In honor of said Bastille Day, which is Sunday, I didn’t raid any fortress prisons or ignite any revolts this week, at least none that I’m aware of. But I did manage to cut quite a culinary swath through the Chicago French Market, a food-lovers’ paradise so exotic and eclectic that it’s completely unlike any other dining venue in the Windy City.
Located indoors beneath the Metra train terminal next to the Ogilvie Transportation Center in the West Loop, the Chicago French Market opened in December 2009 at 131 N. Clinton St., through the co-development of the Bensidoun family, which bills itself as the largest market operator in and around Paris since 1953, the Chicago French Market. It was designed as a playground for food enthusiasts to stroll about, sniff, sample and savor the offerings of two dozen food vendors.

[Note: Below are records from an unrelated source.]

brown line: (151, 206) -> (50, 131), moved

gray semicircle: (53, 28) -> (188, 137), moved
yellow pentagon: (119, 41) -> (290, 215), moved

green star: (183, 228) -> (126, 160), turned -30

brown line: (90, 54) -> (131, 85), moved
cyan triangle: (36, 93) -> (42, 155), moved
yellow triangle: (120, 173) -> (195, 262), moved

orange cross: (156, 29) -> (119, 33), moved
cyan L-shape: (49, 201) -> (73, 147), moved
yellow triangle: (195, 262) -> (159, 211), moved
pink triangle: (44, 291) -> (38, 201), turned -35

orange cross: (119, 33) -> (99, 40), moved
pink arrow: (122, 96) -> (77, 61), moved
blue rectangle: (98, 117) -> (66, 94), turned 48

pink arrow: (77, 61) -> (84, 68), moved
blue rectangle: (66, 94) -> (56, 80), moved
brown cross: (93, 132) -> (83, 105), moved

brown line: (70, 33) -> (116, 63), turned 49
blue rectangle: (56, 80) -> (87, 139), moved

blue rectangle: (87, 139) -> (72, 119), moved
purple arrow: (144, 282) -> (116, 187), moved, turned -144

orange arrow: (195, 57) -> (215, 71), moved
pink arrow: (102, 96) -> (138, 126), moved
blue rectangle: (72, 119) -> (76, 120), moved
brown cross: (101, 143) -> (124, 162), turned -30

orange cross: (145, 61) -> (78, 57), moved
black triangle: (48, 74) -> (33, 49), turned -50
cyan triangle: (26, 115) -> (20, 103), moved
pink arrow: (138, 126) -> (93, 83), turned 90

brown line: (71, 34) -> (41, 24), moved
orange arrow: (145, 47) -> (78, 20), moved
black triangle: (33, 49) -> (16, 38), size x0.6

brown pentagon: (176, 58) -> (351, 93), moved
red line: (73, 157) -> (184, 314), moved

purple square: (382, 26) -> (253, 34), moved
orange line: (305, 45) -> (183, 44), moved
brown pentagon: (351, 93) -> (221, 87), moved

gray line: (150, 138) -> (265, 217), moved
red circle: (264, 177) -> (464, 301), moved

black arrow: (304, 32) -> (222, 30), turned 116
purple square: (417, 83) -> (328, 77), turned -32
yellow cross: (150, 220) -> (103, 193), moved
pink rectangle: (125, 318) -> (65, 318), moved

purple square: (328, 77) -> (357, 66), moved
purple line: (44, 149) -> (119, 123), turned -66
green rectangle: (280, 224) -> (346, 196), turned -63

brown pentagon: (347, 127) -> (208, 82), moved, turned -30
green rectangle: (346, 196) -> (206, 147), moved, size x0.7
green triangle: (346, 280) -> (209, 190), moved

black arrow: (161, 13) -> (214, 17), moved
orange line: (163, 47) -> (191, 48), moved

Since then it’s grown to become what Chicago Tribune food writer Kevin Pang calls “a quirky collective of food nerddom” with more than 30 vendors – including celebrity chef Stephanie Izard of Little Goat – hawking exotic fare ranging from spicy Vietnamese banh mi sandwiches to Montreal-style smoked pastrami and to Belgian fries and French cheese to much more.
“It’s the closest thing Chicago has to a food truck pod (see: Portland, Ore.), in the sense that small-batch producers specialize in one or two really well-done dishes,” Pang wrote. “Yes, it has ‘market’ in its name, and you can purchase fresh meats, cheeses and flowers to take home. But at heart, it is a glorified food court, and you can spend a day here hopping from stall to stall, eating yourself silly.”

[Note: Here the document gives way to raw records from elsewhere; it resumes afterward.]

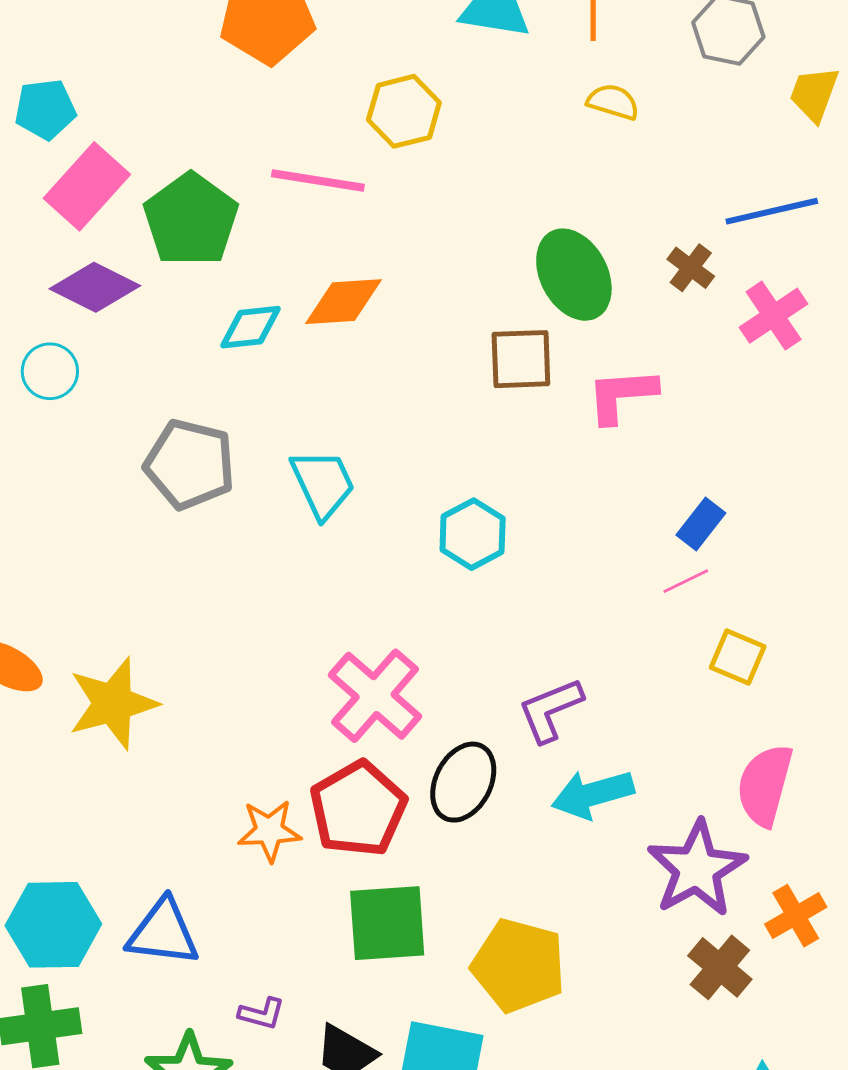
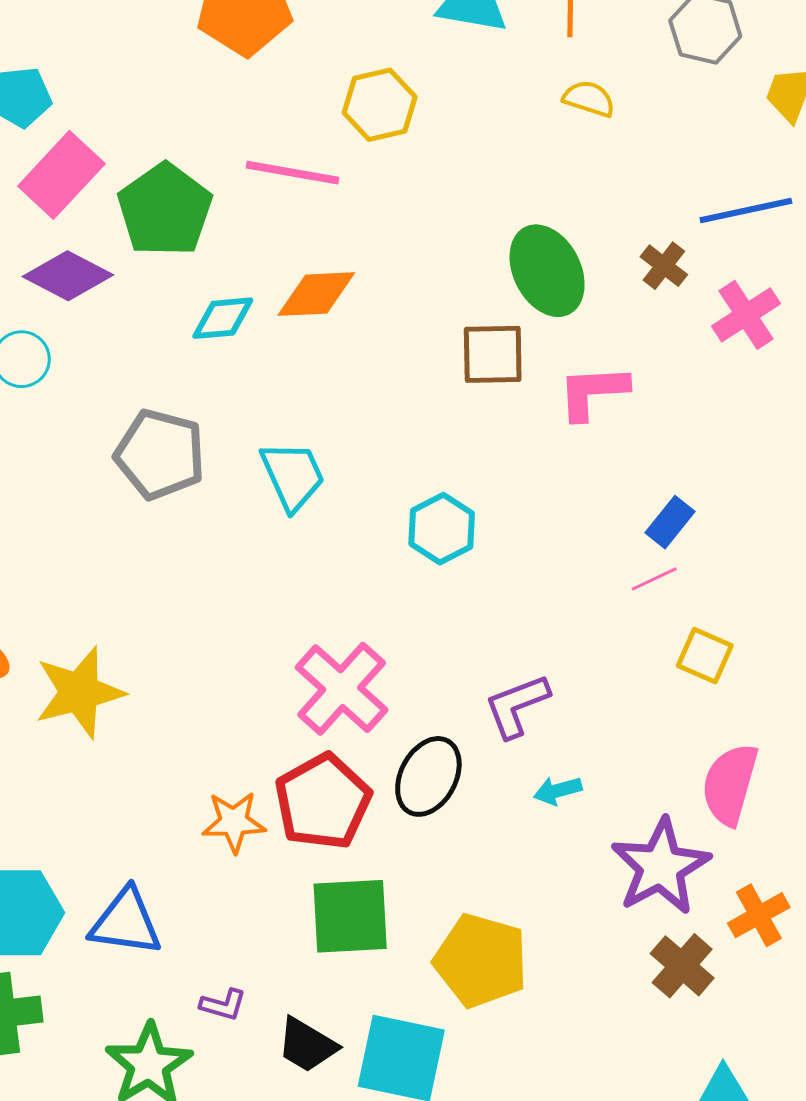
cyan arrow: (593, 794) -> (558, 791), size x0.6

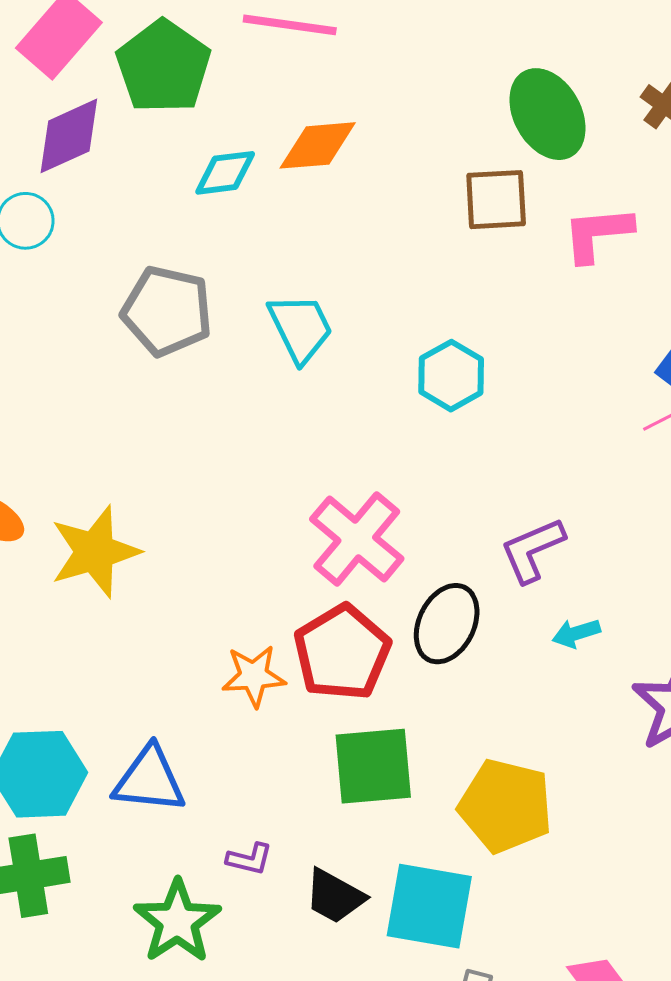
purple diamond: (68, 276) -> (69, 136), turned -50

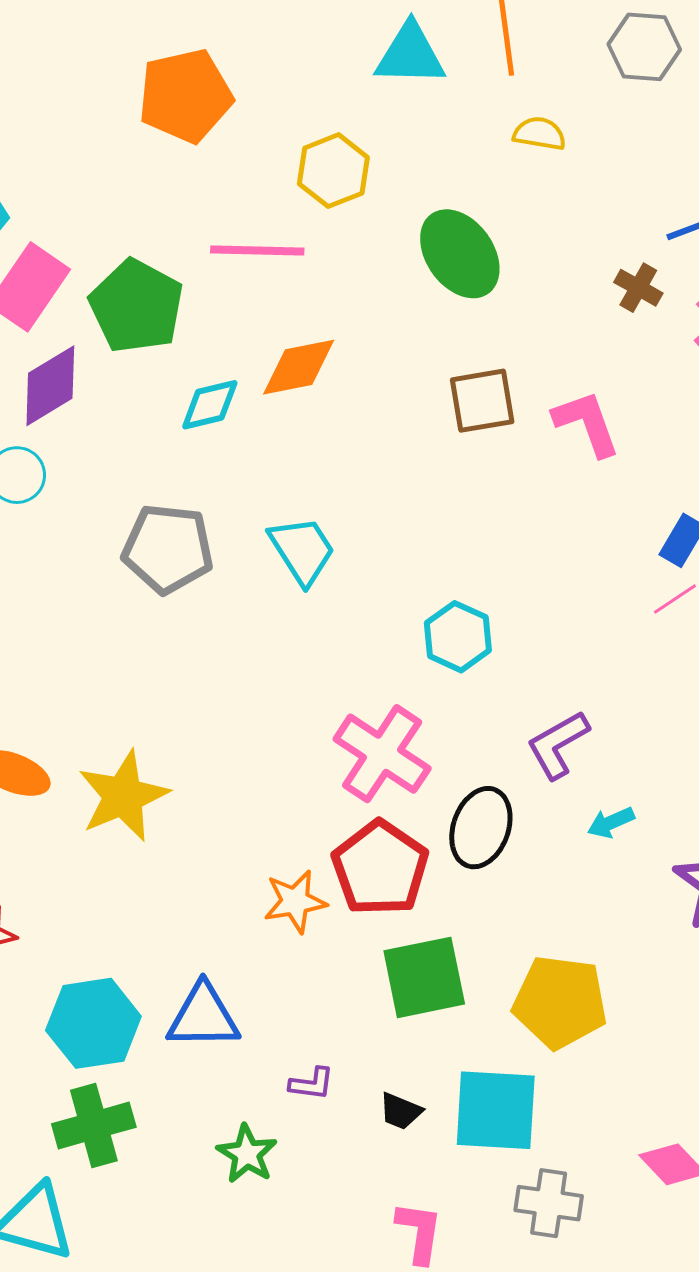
green ellipse: (548, 114) -> (460, 254), moved
pink L-shape: (598, 234) -> (587, 423), turned 82
cyan hexagon: (451, 376) -> (458, 637), moved
black trapezoid: (335, 896) -> (401, 1111), size x0.7
green star: (177, 921) -> (247, 1154), size x0.7

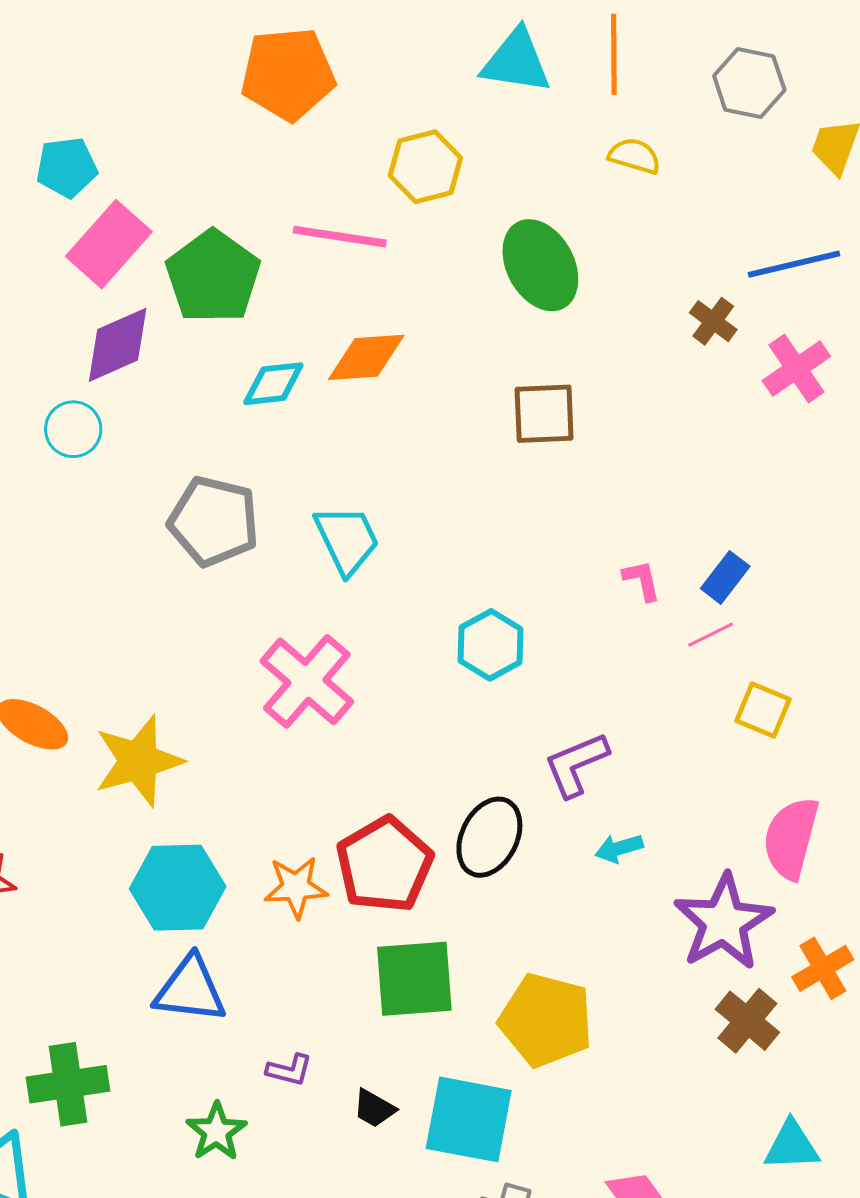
pink L-shape: (587, 423) -> (642, 580), moved, size x0.6
pink cross: (382, 754) -> (307, 681), moved
cyan hexagon: (93, 1023) -> (178, 888), moved

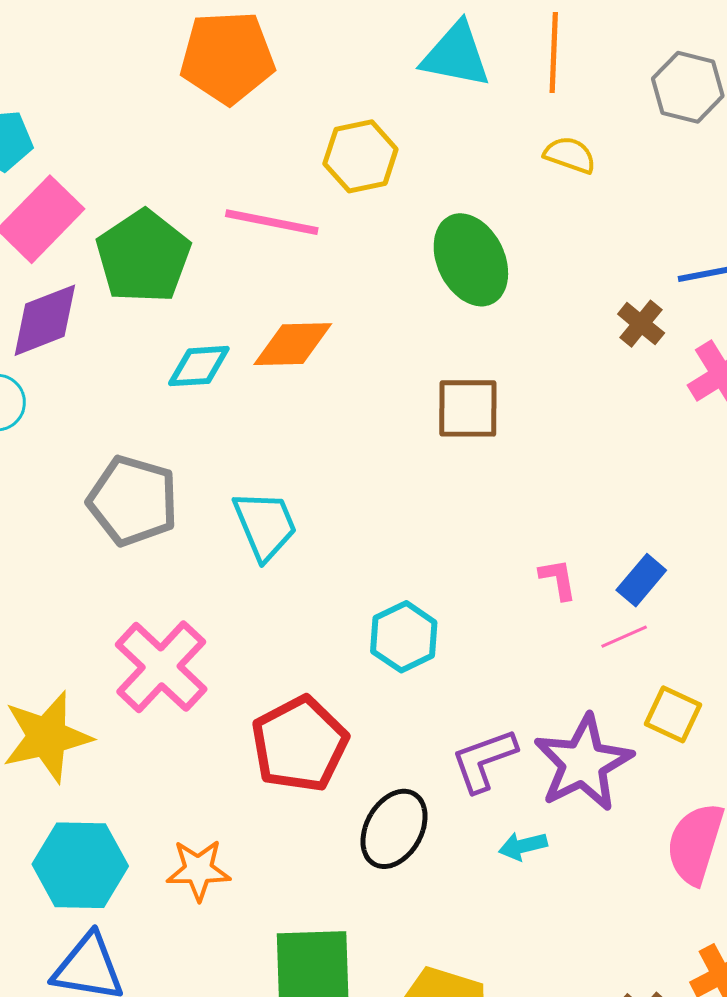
pink cross: (307, 681) -> (161, 667), moved
red pentagon: (384, 865) -> (300, 744), moved
purple star: (724, 922) -> (583, 763), moved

I managed to do that myself this week, as I swung by the French Market twice for lunch. While strolling down aisles with names such as “Rue de Chicago,” “Rue de Paris” and “Boulevard Saint Germain,” I inhaled an intoxicating mix of aromas that leaps from baked goods (at Little Goat Bread) to grilled cheese and soup (at Spicy Monkey Soup Company) to beef stroganoff (at Wisma) to even flowers (at Les Fleurs) and soaps (at Abbey Brown Soap Artisan) all within just a few steps of each other.
On Tuesday, I chose to try a banh mi (like a sub sandwich) called “The Classic” ($7) that featured Vietnamese pork, American ham and French country pate to create a United Nations of flavors – with a spicy kick.
A day later, I returned to the Market to sample the specialty at Fumare Meats, which offers a nod to Schwartz’s Deli in Montreal with a truly amazing smoked pastrami on rye ($9) that’s spiced with cracked pepper and cloves as well as a crunchy roasted crust.
The patron ahead of me asked for Grey Poupon rather than yellow mustard for his pastrami on rye, prompting Fumare owner Dick McCracken to respond, “Do the yellow. Grey Poupon is too strong.” He then pointed at a black-and-white image of himself, his wife and William Shatner hanging above the counter and added, “See the photo? Shatner had the yellow.”
One can hardly argue with Captain Kirk (I didn’t). There’s also no arguing that the French Market is where any food lover should boldly go – and soon.